The end of the world...IS TOMORROW?!

Black hole sun, won’t you come?
And wash away the rain
Black hole sun, won’t you come?
Won’t you come?

just thought id point out that the machine starts in 1 hour and 20 min as of now. It will be midnight where I am when it starts.

Umm, actually … no. I’m 15 and a Sophomore in high school. Just to clarify things. And yeah the machine is coming on soon. The experiment begins on September 10 soon after 9 a.m. (0700 GMT).

I think many people don’t understand the PURPOSE of the machine (and if you are reading this post, more than likely we are all still alive, unless you are some razy time demon.)

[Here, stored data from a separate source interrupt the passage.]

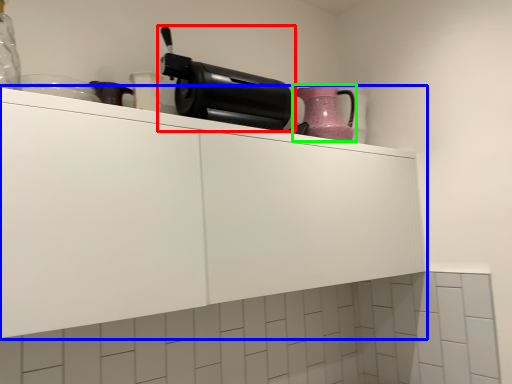 Question: Based on their relative distances, which object is nearer to home appliance (highlighted by a red box)? Choose from cabinetry (highlighted by a blue box) and kitchen appliance (highlighted by a green box).

Choices:
 (A) cabinetry
 (B) kitchen appliance

Answer: (B) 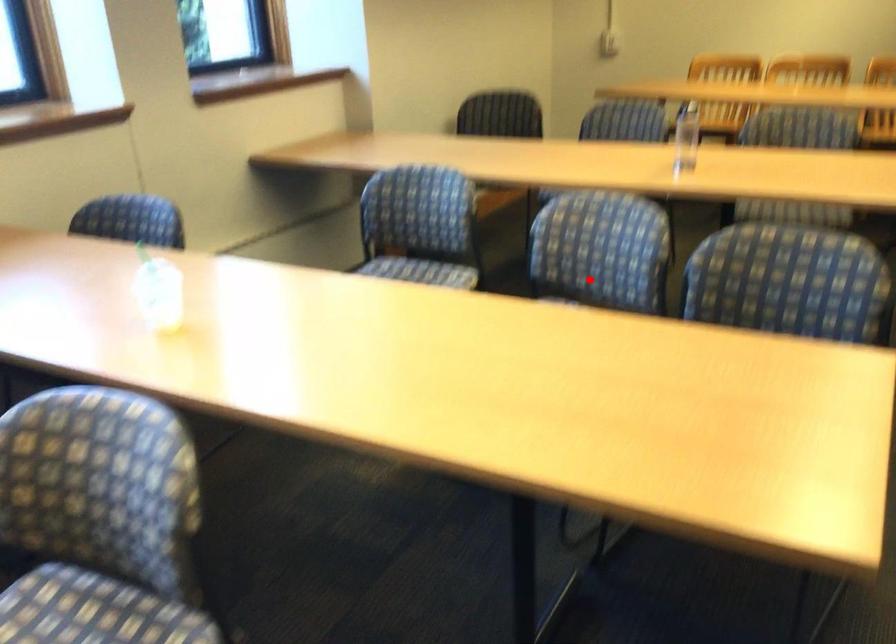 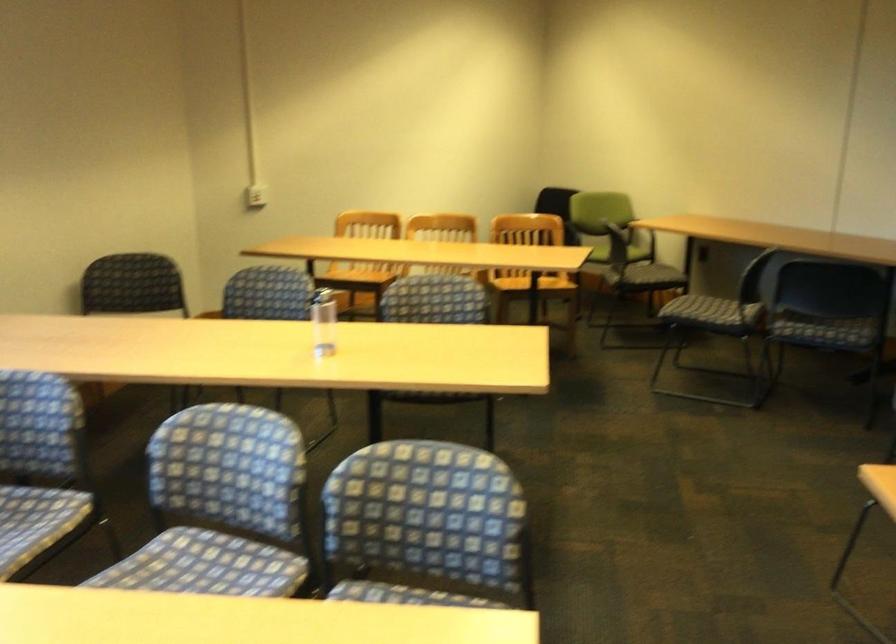 Where in the second image is the point corresponding to the highlighted location from the first image?

(221, 506)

The purpose of the machine is to create a mini black hole by launching particles art each other at the speed close to light.

The black hole is so tiny, it dissipates within a millisecond.

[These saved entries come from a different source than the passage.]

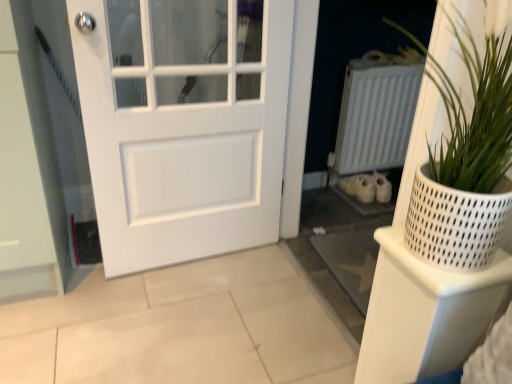 Identify the location of white matte radiator at center right. (376, 112).

What do you see at coordinates (183, 124) in the screenshot? Image resolution: width=512 pixels, height=384 pixels. I see `white matte door at center` at bounding box center [183, 124].

Where is `white matte door at center`? white matte door at center is located at coordinates (183, 124).

The height and width of the screenshot is (384, 512). Describe the element at coordinates (465, 161) in the screenshot. I see `white textured pot at right` at that location.

You are a GUI agent. You are given a task and a screenshot of the screen. Output one action in this format:
    pyautogui.click(x=<x>, y=<y>)
    Task: Click on the white matte radiator at center right
    This screenshot has height=384, width=512.
    Given the screenshot: What is the action you would take?
    pyautogui.click(x=376, y=112)

Which object is closer to the camera taking this photo, white textured pot at right or white plastic shelf at right?

white textured pot at right is closer to the camera.

Consider the image. Considering the relative positions of white textured pot at right and white plastic shelf at right in the image provided, is white textured pot at right to the left or to the right of white plastic shelf at right?

white textured pot at right is to the right of white plastic shelf at right.

Would you say white textured pot at right is inside or outside white plastic shelf at right?

white textured pot at right cannot be found inside white plastic shelf at right.

Is white textured pot at right touching white plastic shelf at right?

No, white textured pot at right is not making contact with white plastic shelf at right.

Is white plastic shelf at right oriented towards white matte radiator at center right?

No, white plastic shelf at right is not facing towards white matte radiator at center right.

Is white plastic shelf at right directly adjacent to white matte radiator at center right?

No, white plastic shelf at right is not next to white matte radiator at center right.

From a real-world perspective, who is located higher, white plastic shelf at right or white matte radiator at center right?

white matte radiator at center right, from a real-world perspective.

Which is farther, (421, 216) or (346, 78)?

Point (346, 78)

From the picture: Is the depth of white textured pot at right less than that of white matte radiator at center right?

Yes, it is.

Locate an element on the screen. The image size is (512, 384). radiator below the white textured pot at right (from a real-world perspective) is located at coordinates 376,112.

In order to click on door directly beneath the white textured pot at right (from a real-world perspective) in this screenshot , I will do `click(183, 124)`.

Is point (442, 145) less distant than point (172, 83)?

That is True.

Between white textured pot at right and white matte door at center, which one appears on the left side from the viewer's perspective?

Positioned to the left is white matte door at center.

Can you see white textured pot at right touching white matte door at center?

white textured pot at right and white matte door at center are clearly separated.

Considering the sizes of white matte radiator at center right and white textured pot at right in the image, is white matte radiator at center right wider or thinner than white textured pot at right?

Considering their sizes, white matte radiator at center right looks slimmer than white textured pot at right.

Based on the photo, does white matte radiator at center right have a smaller size compared to white textured pot at right?

No, white matte radiator at center right is not smaller than white textured pot at right.

Are white matte radiator at center right and white textured pot at right far apart?

Absolutely, white matte radiator at center right is distant from white textured pot at right.

Looking at this image, from the image's perspective, which is above, white matte radiator at center right or white textured pot at right?

white matte radiator at center right.

From a real-world perspective, is white matte door at center beneath white matte radiator at center right?

No, from a real-world perspective, white matte door at center is not under white matte radiator at center right.

Would you say white matte door at center is inside or outside white matte radiator at center right?

white matte door at center is outside white matte radiator at center right.

How many degrees apart are the facing directions of white matte door at center and white matte radiator at center right?

The angular difference between white matte door at center and white matte radiator at center right is 1.62 degrees.

Which is closer, (x=249, y=106) or (x=377, y=139)?

The point (x=249, y=106) is in front.

How different are the orientations of white plastic shelf at right and white matte door at center in degrees?

They differ by 94.8 degrees in their facing directions.

Considering the sizes of objects white plastic shelf at right and white matte door at center in the image provided, who is shorter, white plastic shelf at right or white matte door at center?

Standing shorter between the two is white plastic shelf at right.

Which is nearer, (482, 311) or (209, 118)?

The point (482, 311) is in front.

This screenshot has width=512, height=384. Find the location of `door above the white plastic shelf at right (from the image's perspective)`. door above the white plastic shelf at right (from the image's perspective) is located at coordinates (183, 124).

At what (x,y) coordinates should I click in order to perform the action: click on shelf that appears below the white textured pot at right (from a real-world perspective). Please return your answer as a coordinate pair (x, y). The width and height of the screenshot is (512, 384). Looking at the image, I should click on (424, 313).

What are the coordinates of `radiator on the right of white plastic shelf at right` in the screenshot? It's located at (376, 112).

Looking at the image, which one is located further to white matte radiator at center right, white matte door at center or white plastic shelf at right?

The object further to white matte radiator at center right is white plastic shelf at right.

Looking at this image, which object lies nearer to the anchor point white matte radiator at center right, white plastic shelf at right or white matte door at center?

Based on the image, white matte door at center appears to be nearer to white matte radiator at center right.

Which object lies further to the anchor point white plastic shelf at right, white textured pot at right or white matte radiator at center right?

Among the two, white matte radiator at center right is located further to white plastic shelf at right.

In the scene shown: Considering their positions, is white plastic shelf at right positioned further to white textured pot at right than white matte radiator at center right?

The object further to white textured pot at right is white matte radiator at center right.

Which object lies further to the anchor point white matte radiator at center right, white plastic shelf at right or white textured pot at right?

The object further to white matte radiator at center right is white plastic shelf at right.

Which object lies further to the anchor point white matte door at center, white matte radiator at center right or white plastic shelf at right?

Among the two, white plastic shelf at right is located further to white matte door at center.

Estimate the real-world distances between objects in this image. Which object is closer to white plastic shelf at right, white matte door at center or white matte radiator at center right?

white matte door at center.

Consider the image. From the image, which object appears to be nearer to white plastic shelf at right, white matte radiator at center right or white textured pot at right?

The object closer to white plastic shelf at right is white textured pot at right.

What are the coordinates of `door between white plastic shelf at right and white matte radiator at center right from front to back` in the screenshot? It's located at (183, 124).

Where is `shelf located between white textured pot at right and white matte radiator at center right in the depth direction`? The image size is (512, 384). shelf located between white textured pot at right and white matte radiator at center right in the depth direction is located at coordinates [x=424, y=313].

Locate an element on the screen. shelf located between white textured pot at right and white matte door at center in the depth direction is located at coordinates (424, 313).

At what (x,y) coordinates should I click in order to perform the action: click on door between white textured pot at right and white matte radiator at center right from front to back. Please return your answer as a coordinate pair (x, y). Looking at the image, I should click on (183, 124). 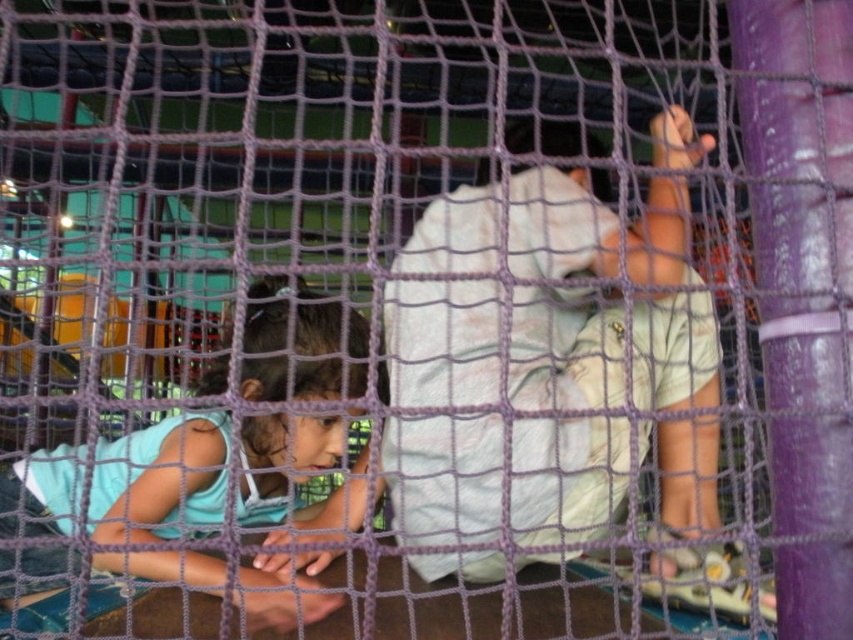 Question: Can you confirm if white cotton shirt at center is smaller than light blue fabric at lower left?

Choices:
 (A) no
 (B) yes

Answer: (A)

Question: Is white cotton shirt at center to the right of light blue fabric at lower left from the viewer's perspective?

Choices:
 (A) no
 (B) yes

Answer: (B)

Question: Which object is farther from the camera taking this photo?

Choices:
 (A) white cotton shirt at center
 (B) light blue fabric at lower left

Answer: (A)

Question: In this image, where is white cotton shirt at center located relative to light blue fabric at lower left?

Choices:
 (A) left
 (B) right

Answer: (B)

Question: Which point is farther from the camera taking this photo?

Choices:
 (A) [463, 435]
 (B) [38, 452]

Answer: (B)

Question: Among these objects, which one is farthest from the camera?

Choices:
 (A) light blue fabric at lower left
 (B) white cotton shirt at center

Answer: (B) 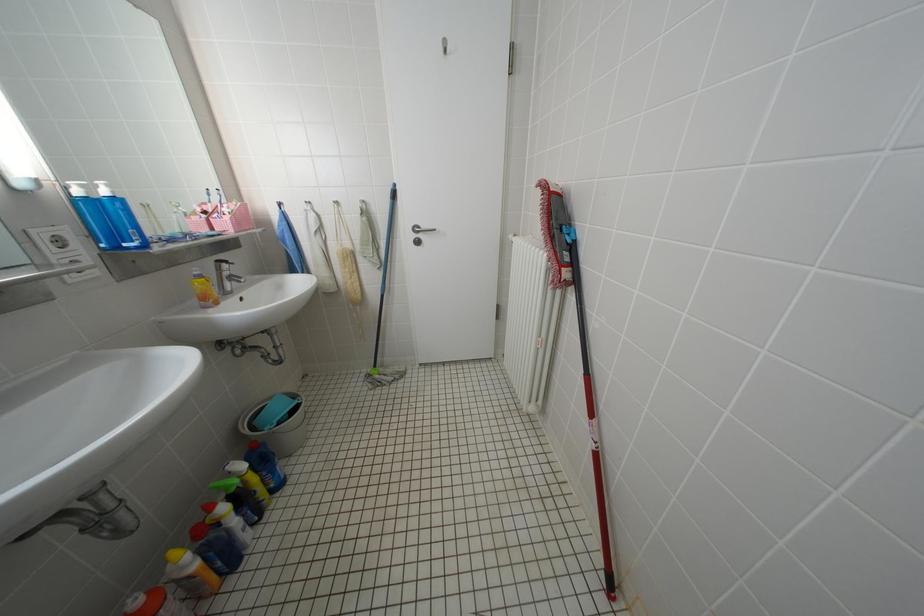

this more than likely happens around us all the time and we don’t notice it, because obviously we don’t notice when particles collide.

it also happens in the earth’s atmosphere, which we do know. guess what? we’re still here!

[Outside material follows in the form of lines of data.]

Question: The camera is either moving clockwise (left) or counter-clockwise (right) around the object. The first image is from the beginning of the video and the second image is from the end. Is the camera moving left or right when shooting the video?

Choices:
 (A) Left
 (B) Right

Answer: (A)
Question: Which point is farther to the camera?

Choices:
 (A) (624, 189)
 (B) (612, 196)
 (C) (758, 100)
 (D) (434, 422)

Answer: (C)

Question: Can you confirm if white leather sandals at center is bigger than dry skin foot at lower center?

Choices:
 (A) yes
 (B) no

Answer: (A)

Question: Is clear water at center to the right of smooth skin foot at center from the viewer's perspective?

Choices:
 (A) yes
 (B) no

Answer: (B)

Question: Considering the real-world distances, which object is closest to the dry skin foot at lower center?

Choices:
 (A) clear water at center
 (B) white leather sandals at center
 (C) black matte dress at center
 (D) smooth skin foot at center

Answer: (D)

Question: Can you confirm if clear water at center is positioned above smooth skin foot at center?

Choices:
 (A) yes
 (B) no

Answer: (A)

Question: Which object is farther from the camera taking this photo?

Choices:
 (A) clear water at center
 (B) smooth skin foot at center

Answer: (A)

So when they say ‘black hole’ they DONT mean mega huge planet-sucking thing. They mean tiny, atom sized black hole that we can record. which is good. we may be able to study material that hasn’t been around since the big bang!

woohoo!

Sorry to dissapoint… but the machine is underneath Cern in Geneva… :tongue:

We’ll try to destroy the world some other time then eh?

no it’s not. it’s just to make particles clash at a preposterous velocity to see what happens when you force quarks away from their triplets.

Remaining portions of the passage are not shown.